Hello, how do people structure their cost comparisons in replacement business letters? We’re having an internal debate here around the inclusion of adviser charges.

The scenario is transferring 3 x PPPs to a SIPP. The client has not previously taken advice so there are no adviser charges/trail on the existing plans. My view is that we exclude adviser charges from the RIY comparison as even if we were to retain the PPPs, they would still form part of our ongoing review service so the adviser charge would be incurred, regardless of the recommendation to transfer or retain the plans.

Thoughts?

Comments

  • NathNath Member
    edited December 2019

    We do both in this scenario. One on a like for like basis with no advice costs and one with, to show the impact.

    It would be dangerous to not include advice costs as you need to show the impact these have on the plan both initial and ongoing advice fees should be factored into the new RIY. You could argue if not paying advice costs via the product you wouldn't need to but if taken via the product then definitely include.

  • richallumrichallum Administrator

    I'm with @Nath on this. You must include the actual charges the client will pay with the new contract and compare with what they're actually paying now.

    Paraplanner. F1, Apple, Nutella, ice cream. No trite motivational quotes. Turning a bit northern. 

  • Thanks both. My suggestion would still include the overall charges the client will pay (including advice) as part of the ex-ante cost disclosure. However for the purpose of the comparison, I thought it would be more 'apples vs apples' if we accept that their pensions would form part of ongoing reviews and be subject to our advice fees, regardless of our recommendation to transfer?

    Nath's suggestion of both might be the way forward!
  • richallumrichallum Administrator

    Can all the existing contracts facilitate your advice fee and does your TOB state that it will be charged and taken from them even if the advice is to stay where it is?

    Paraplanner. F1, Apple, Nutella, ice cream. No trite motivational quotes.
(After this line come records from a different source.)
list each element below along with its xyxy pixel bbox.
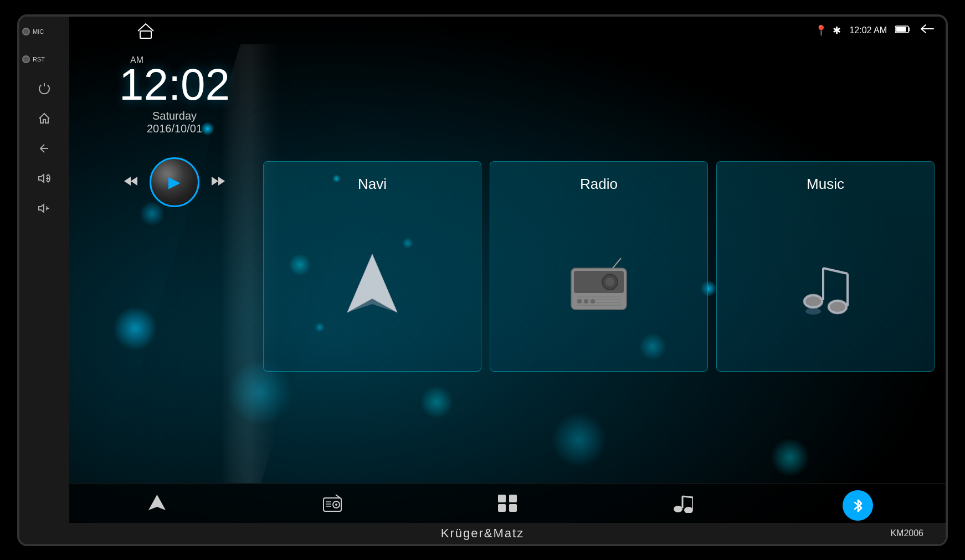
- media-disc[interactable]: ▶: [150, 157, 199, 207]
- svg-rect-48: [509, 504, 517, 512]
- media-controls: ▶: [123, 157, 226, 207]
- svg-rect-45: [498, 495, 506, 502]
- nav-bluetooth-icon: [843, 490, 873, 521]
- battery-icon: [895, 25, 911, 36]
- svg-marker-12: [212, 177, 218, 186]
- nav-music-svg: [672, 494, 693, 513]
- rewind-button[interactable]: [123, 174, 138, 190]
- nav-apps-svg: [497, 494, 518, 513]
- svg-point-30: [805, 296, 821, 306]
- svg-point-24: [605, 278, 614, 286]
- music-tile-label: Music: [807, 176, 844, 193]
- clock-date: 2016/10/01: [147, 122, 202, 135]
- main-screen: 📍 ✱ 12:02 AM: [69, 17, 946, 544]
- mic-label: MIC: [22, 28, 66, 35]
- radio-tile[interactable]: Radio: [490, 161, 708, 372]
- back-button[interactable]: [33, 137, 55, 160]
- brand-model: KM2006: [890, 528, 923, 538]
- clock-area: AM 12:02 Saturday 2016/10/01 ▶: [69, 44, 280, 483]
- bluetooth-status-icon: ✱: [833, 24, 841, 37]
- svg-point-27: [584, 299, 588, 304]
- volume-up-button[interactable]: [33, 167, 55, 189]
- svg-rect-47: [498, 504, 506, 512]
- status-bar: 📍 ✱ 12:02 AM: [69, 17, 946, 44]
- music-tile[interactable]: Music: [716, 161, 935, 372]
- svg-point-41: [335, 504, 337, 506]
- radio-icon: [566, 257, 632, 318]
- svg-marker-10: [124, 177, 131, 186]
- navi-tile-icon-area: [345, 204, 400, 371]
- svg-marker-5: [39, 204, 44, 212]
- svg-marker-13: [218, 177, 225, 186]
- svg-point-28: [591, 299, 595, 304]
- svg-point-49: [674, 506, 682, 512]
- nav-navi-svg: [147, 494, 167, 513]
- svg-rect-9: [140, 31, 151, 38]
- rst-label: RST: [22, 55, 66, 63]
- navi-tile[interactable]: Navi: [263, 161, 481, 372]
- radio-tile-label: Radio: [580, 176, 618, 193]
- mic-dot: [22, 28, 30, 35]
- brand-bar: Krüger&Matz KM2006: [19, 523, 946, 544]
- play-icon: ▶: [168, 173, 181, 191]
- back-arrow-icon[interactable]: [919, 23, 935, 38]
- location-icon: 📍: [815, 24, 827, 37]
- svg-point-36: [805, 308, 821, 315]
- rst-dot: [22, 55, 30, 63]
- radio-tile-icon-area: [566, 204, 632, 371]
- svg-point-26: [577, 299, 582, 304]
- left-physical-panel: MIC RST: [19, 17, 69, 544]
- music-icon: [798, 254, 853, 321]
- clock-day: Saturday: [152, 110, 197, 122]
- nav-radio-icon: [322, 494, 343, 517]
- nav-navi-icon: [147, 494, 167, 517]
- svg-line-35: [823, 268, 848, 274]
- bluetooth-svg: [851, 498, 865, 513]
- svg-line-53: [682, 496, 693, 497]
- rst-text: RST: [33, 56, 45, 63]
- svg-point-32: [830, 302, 845, 312]
- nav-apps-icon: [497, 494, 518, 517]
- music-tile-icon-area: [798, 204, 853, 371]
- status-icons: 📍 ✱: [815, 24, 841, 37]
- mic-text: MIC: [33, 28, 44, 35]
- svg-marker-37: [148, 495, 166, 510]
- nav-music-icon: [672, 494, 693, 517]
- navi-tile-label: Navi: [358, 176, 387, 193]
- bluetooth-circle: [843, 490, 873, 521]
- brand-name: Krüger&Matz: [441, 526, 524, 541]
- svg-point-50: [684, 507, 693, 513]
- svg-rect-46: [509, 495, 517, 502]
- app-tiles-container: Navi Radio: [263, 55, 935, 477]
- svg-marker-11: [131, 177, 137, 186]
- navi-icon: [345, 251, 400, 323]
- screen-home-icon[interactable]: [136, 22, 156, 44]
- power-button[interactable]: [33, 78, 55, 100]
- svg-line-25: [613, 258, 621, 268]
- status-time: 12:02 AM: [849, 25, 887, 35]
- svg-marker-0: [39, 174, 44, 182]
- volume-down-button[interactable]: [33, 197, 55, 219]
- svg-rect-8: [896, 27, 906, 32]
- clock-time: 12:02: [119, 63, 230, 107]
- home-button[interactable]: [33, 107, 55, 130]
- nav-radio-svg: [322, 494, 343, 513]
- forward-button[interactable]: [211, 174, 226, 190]
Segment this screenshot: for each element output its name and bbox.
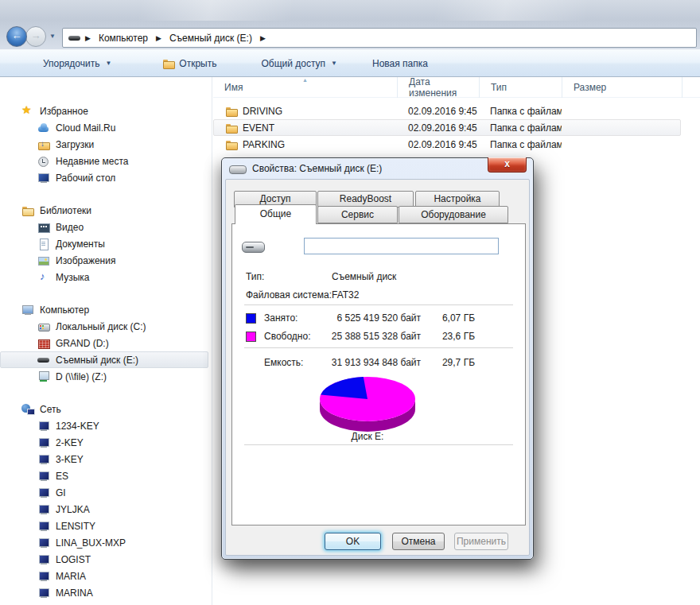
pictures-icon [37,254,50,267]
new-folder-button[interactable]: Новая папка ▼ [366,55,434,72]
file-date: 02.09.2016 9:45 [397,122,479,134]
tab-hardware[interactable]: Оборудование [399,206,508,223]
cancel-button[interactable]: Отмена [392,533,445,550]
capacity-size: 29,7 ГБ [427,357,475,368]
recent-places-icon [37,155,50,168]
table-row[interactable]: PARKING 02.09.2016 9:45 Папка с файлами [213,136,681,153]
sidebar-section: Сеть 1234-KEY 2-KEY 3-KEY [0,401,212,605]
sidebar-item[interactable]: LENSITY [0,518,208,534]
sidebar-item[interactable]: 2-KEY [0,434,208,451]
dialog-titlebar[interactable]: Свойства: Съемный диск (E:) x [222,158,533,179]
sidebar-item[interactable]: 1234-KEY [0,417,208,434]
pc-icon [37,487,50,499]
type-label: Тип: [246,271,264,282]
computer-icon [21,304,34,316]
sidebar-item[interactable]: Рабочий стол [0,169,208,186]
sidebar-section-header[interactable]: Сеть [0,401,212,417]
documents-icon [37,238,50,250]
back-button[interactable]: ← [6,26,27,47]
used-bytes: 6 525 419 520 байт [308,312,421,324]
pc-icon [37,420,50,432]
apply-button[interactable]: Применить [454,533,508,550]
sidebar-section-items: 1234-KEY 2-KEY 3-KEY ES GI [0,417,212,605]
used-size: 6,07 ГБ [427,312,475,324]
tab-readyboost[interactable]: ReadyBoost [317,191,414,207]
file-name: EVENT [243,122,274,134]
sidebar-item[interactable]: GRAND (D:) [0,335,208,351]
sidebar-item[interactable]: RR-CITY [0,601,208,605]
dialog-title: Свойства: Съемный диск (E:) [252,163,382,174]
table-row[interactable]: DRIVING 02.09.2016 9:45 Папка с файлами [213,103,681,119]
sidebar-item[interactable]: LINA_BUX-MXP [0,534,208,551]
sidebar-item[interactable]: MARIA [0,568,208,584]
used-label: Занято: [264,312,298,324]
sidebar-item[interactable]: Съемный диск (E:) [0,351,208,368]
sidebar-section-header[interactable]: Компьютер [0,301,212,318]
share-button[interactable]: Общий доступ ▼ [255,55,344,72]
sidebar-item[interactable]: MARINA [0,584,208,601]
tab-customize[interactable]: Настройка [415,191,500,207]
grand-drive-icon [37,337,50,350]
sidebar-item[interactable]: 3-KEY [0,451,208,467]
column-headers: ▲ Имя Дата изменения Тип Размер [213,77,700,98]
sidebar-item[interactable]: Недавние места [0,153,208,169]
sidebar-item[interactable]: GI [0,484,208,501]
toolbar-item-label: Открыть [179,58,216,69]
sidebar-item[interactable]: Видео [0,219,208,235]
back-arrow-icon: ← [7,29,26,41]
toolbar-item-label: Новая папка [372,58,428,69]
forward-arrow-icon: → [26,29,45,41]
sidebar-item[interactable]: Cloud Mail.Ru [0,119,208,136]
file-type: Папка с файлами [479,139,562,150]
divider [244,347,513,349]
column-header-type[interactable]: Тип [480,77,562,98]
file-name: PARKING [243,139,285,150]
system-drive-icon [37,320,50,333]
explorer-window: ← → ▼ ▶ Компьютер ▶ Съемный диск (E:) ▶ … [0,0,700,605]
organize-button[interactable]: Упорядочить ▼ [37,55,118,72]
sidebar-item[interactable]: JYLJKA [0,501,208,518]
file-type: Папка с файлами [479,106,562,117]
close-button[interactable]: x [488,157,527,173]
sidebar-item[interactable]: Локальный диск (C:) [0,318,208,335]
chevron-down-icon: ▼ [105,60,111,67]
sidebar-item[interactable]: Музыка [0,269,208,285]
sidebar-section: Компьютер Локальный диск (C:) GRAND (D:)… [0,301,212,385]
pc-icon [37,436,50,449]
ok-button[interactable]: OK [325,533,381,550]
sidebar-section-header[interactable]: Библиотеки [0,202,212,219]
forward-button[interactable]: → [25,26,46,47]
column-header-date[interactable]: Дата изменения [398,77,480,98]
sidebar-item[interactable]: Документы [0,235,208,252]
pc-icon [37,503,50,516]
sidebar-item[interactable]: Изображения [0,252,208,269]
sidebar-item[interactable]: ES [0,467,208,484]
recent-pages-dropdown[interactable]: ▼ [49,33,56,40]
divider [244,304,513,306]
sidebar-item[interactable]: LOGIST [0,551,208,568]
breadcrumb-item[interactable]: Компьютер ▶ [95,31,164,45]
pc-icon [37,553,50,566]
network-icon [21,403,34,416]
sidebar-section-header[interactable]: Избранное [0,103,212,119]
breadcrumb-separator-icon: ▶ [258,34,268,42]
address-bar[interactable]: ▶ Компьютер ▶ Съемный диск (E:) ▶ [62,28,697,48]
network-drive-icon [37,370,50,383]
folder-icon [225,122,238,134]
sidebar-section-items: Cloud Mail.Ru Загрузки Недавние места Ра… [0,119,212,186]
tab-tools[interactable]: Сервис [317,206,398,223]
folder-icon [225,138,238,151]
open-button[interactable]: Открыть ▼ [156,54,223,73]
used-color-swatch [246,313,256,324]
dialog-body: Доступ ReadyBoost Настройка Общие Сервис… [225,179,530,556]
tab-general[interactable]: Общие [235,204,317,224]
breadcrumb-item[interactable]: Съемный диск (E:) ▶ [165,31,268,45]
table-row[interactable]: EVENT 02.09.2016 9:45 Папка с файлами [213,119,681,136]
desktop-icon [37,172,50,184]
navigation-pane: Избранное Cloud Mail.Ru Загрузки Недавни… [0,77,212,605]
sidebar-item[interactable]: Загрузки [0,136,208,153]
column-header-size[interactable]: Размер [562,77,682,98]
pc-icon [37,587,50,599]
sidebar-item[interactable]: D (\\file) (Z:) [0,368,208,385]
volume-label-input[interactable] [304,238,499,254]
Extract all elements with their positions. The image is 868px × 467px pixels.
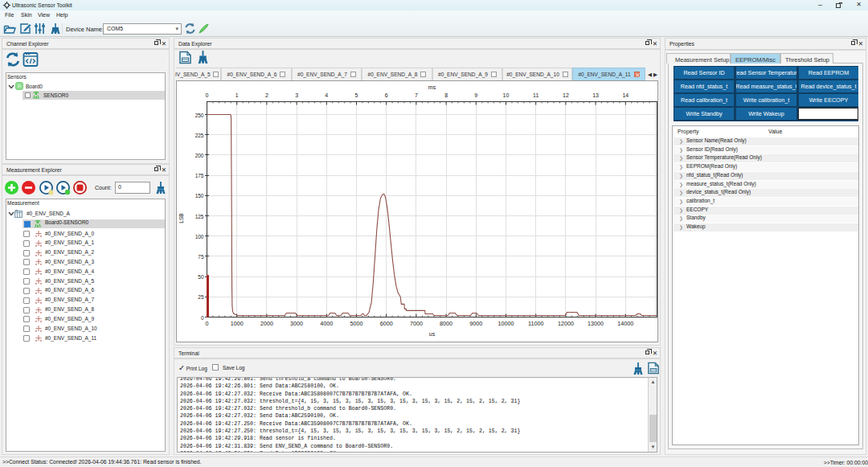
svg-text:75: 75 xyxy=(198,254,204,260)
svg-text:8: 8 xyxy=(444,92,448,98)
svg-text:8000: 8000 xyxy=(440,320,452,327)
svg-text:0: 0 xyxy=(206,92,209,98)
svg-text:3: 3 xyxy=(295,92,298,98)
svg-text:25: 25 xyxy=(198,294,204,300)
svg-text:175: 175 xyxy=(195,173,204,178)
svg-text:9: 9 xyxy=(474,92,477,98)
svg-text:150: 150 xyxy=(195,193,204,199)
svg-text:3000: 3000 xyxy=(290,320,303,327)
svg-text:14: 14 xyxy=(622,92,628,98)
svg-text:5: 5 xyxy=(355,92,358,98)
svg-text:12: 12 xyxy=(563,92,569,98)
svg-text:2000: 2000 xyxy=(260,320,273,327)
svg-text:7000: 7000 xyxy=(410,320,423,327)
svg-text:14000: 14000 xyxy=(617,320,633,327)
svg-text:7: 7 xyxy=(415,92,418,98)
svg-text:2: 2 xyxy=(265,92,268,98)
svg-text:250: 250 xyxy=(195,113,204,118)
svg-text:1: 1 xyxy=(235,92,239,98)
svg-text:12000: 12000 xyxy=(558,320,574,327)
svg-text:10: 10 xyxy=(503,92,510,98)
svg-text:11000: 11000 xyxy=(528,320,543,327)
svg-text:us: us xyxy=(429,331,436,337)
svg-text:11: 11 xyxy=(533,92,538,98)
svg-text:ms: ms xyxy=(428,84,436,90)
svg-text:13000: 13000 xyxy=(588,320,604,327)
svg-text:225: 225 xyxy=(195,133,204,138)
svg-text:0: 0 xyxy=(201,315,204,321)
svg-text:10000: 10000 xyxy=(498,320,514,327)
svg-text:100: 100 xyxy=(195,234,204,240)
svg-text:13: 13 xyxy=(592,92,599,98)
svg-text:4000: 4000 xyxy=(320,320,333,327)
svg-text:125: 125 xyxy=(195,214,204,219)
svg-text:50: 50 xyxy=(198,274,204,280)
svg-text:6: 6 xyxy=(385,92,388,98)
svg-text:LSB: LSB xyxy=(178,213,184,223)
svg-text:1000: 1000 xyxy=(231,320,244,327)
svg-text:5000: 5000 xyxy=(350,320,363,327)
svg-text:4: 4 xyxy=(325,92,328,98)
svg-text:0: 0 xyxy=(206,320,209,327)
svg-text:6000: 6000 xyxy=(380,320,393,327)
svg-text:200: 200 xyxy=(195,153,204,158)
svg-text:9000: 9000 xyxy=(469,320,482,327)
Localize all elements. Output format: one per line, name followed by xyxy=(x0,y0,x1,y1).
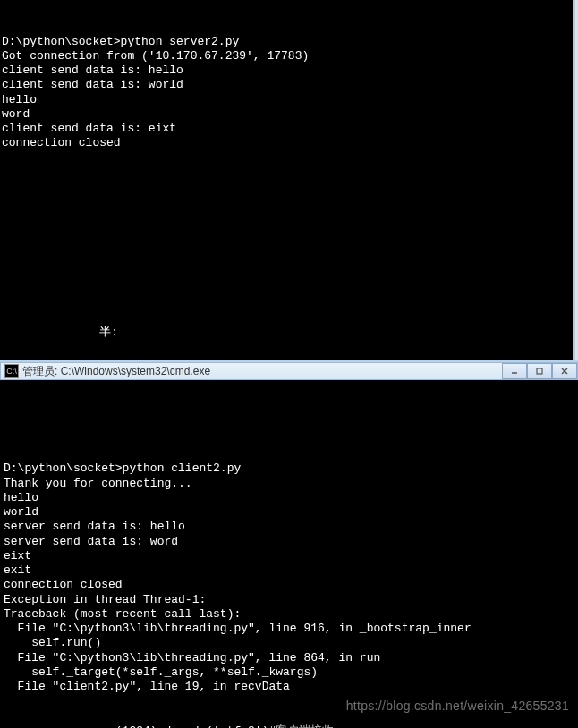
titlebar-buttons xyxy=(502,363,577,379)
terminal-line: word xyxy=(2,107,571,122)
terminal-line: Traceback (most recent call last): xyxy=(4,607,574,622)
maximize-button[interactable] xyxy=(527,363,552,379)
terminal-line: self.run() xyxy=(4,636,574,650)
terminal-line: File "C:\python3\lib\threading.py", line… xyxy=(4,651,574,665)
recv-line: msg = s.recv(1024).decode('utf-8')#客户端接收 xyxy=(4,724,574,728)
server-terminal[interactable]: D:\python\socket>python server2.pyGot co… xyxy=(0,0,575,360)
close-button[interactable] xyxy=(552,363,577,379)
watermark: https://blog.csdn.net/weixin_42655231 xyxy=(346,698,569,715)
cmd-title-text: 管理员: C:\Windows\system32\cmd.exe xyxy=(22,364,210,379)
terminal-line: Got connection from ('10.170.67.239', 17… xyxy=(2,49,571,63)
terminal-line: client send data is: eixt xyxy=(2,122,571,136)
terminal-line: File "C:\python3\lib\threading.py", line… xyxy=(4,622,574,636)
terminal-line: eixt xyxy=(4,549,574,563)
terminal-line: Thank you for connecting... xyxy=(4,477,574,491)
terminal-line xyxy=(4,447,574,461)
terminal-line: exit xyxy=(4,563,574,578)
server-terminal-output: D:\python\socket>python server2.pyGot co… xyxy=(2,35,571,151)
terminal-line: hello xyxy=(2,93,571,107)
cmd-titlebar[interactable]: C:\ 管理员: C:\Windows\system32\cmd.exe xyxy=(0,362,578,380)
terminal-line: world xyxy=(4,505,574,520)
cmd-icon: C:\ xyxy=(4,364,19,378)
client-terminal-output: D:\python\socket>python client2.pyThank … xyxy=(2,415,576,729)
terminal-line: connection closed xyxy=(4,578,574,592)
terminal-line: File "client2.py", line 19, in recvData xyxy=(4,680,574,694)
terminal-line: server send data is: word xyxy=(4,535,574,549)
terminal-line: hello xyxy=(4,491,574,505)
terminal-line: client send data is: hello xyxy=(2,63,571,78)
terminal-line: Exception in thread Thread-1: xyxy=(4,593,574,607)
terminal-line: server send data is: hello xyxy=(4,520,574,534)
svg-rect-1 xyxy=(537,368,542,374)
terminal-line: self._target(*self._args, **self._kwargs… xyxy=(4,665,574,680)
terminal-line: D:\python\socket>python client2.py xyxy=(4,461,574,476)
terminal-line: client send data is: world xyxy=(2,78,571,92)
ime-label: 半: xyxy=(72,310,118,354)
terminal-line: D:\python\socket>python server2.py xyxy=(2,35,571,49)
client-terminal[interactable]: D:\python\socket>python client2.pyThank … xyxy=(0,380,578,728)
terminal-line: connection closed xyxy=(2,136,571,150)
minimize-button[interactable] xyxy=(502,363,527,379)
Turning a bit northern. 

  • I tend to follow @Nath approach.

    no advice fee comparison for a "like for like" basis and to, hopefully, demonstrate a positive difference for the client in terms of reduced costs.

    then a further one including the advice fee that essentially says "and if you want and value our advice - which you are not getting at the moment; this is the cost".

  • I have a table that does basically what Nathan has said:

    Cost description
    Product
    Investment
    Costs of initial advice
    Total solution cost

    Cost of ongoing service
    Overall costs

    The costs of initial advice are a straight line depreciation of the initial fee over the expected term of the contract (eg a pension 10 years from NRA where you are taking a 2% initial fee would show this as 0.2%).

    Benjamin Fabi 
  • richallumrichallum Administrator

    @benjaminfabi doesn't that underestimate the effect of the initial fee?

    Paraplanner. F1, Apple, Nutella, ice cream. No trite motivational quotes. Turning a bit northern. 

  • If you think about how the software providers calculate RIY they're calculated over the term of the plan.

    A 2% initial charge over ten years adds _about_ 0.2% to a selectapension/O&M RIY. I don't see my method as being materially different. True, it doesn't show the effect of the fee through an RIY calculation but the rules don't say that's required. This method is more than good enough (author's opinion) to meet FCA replacement business standards.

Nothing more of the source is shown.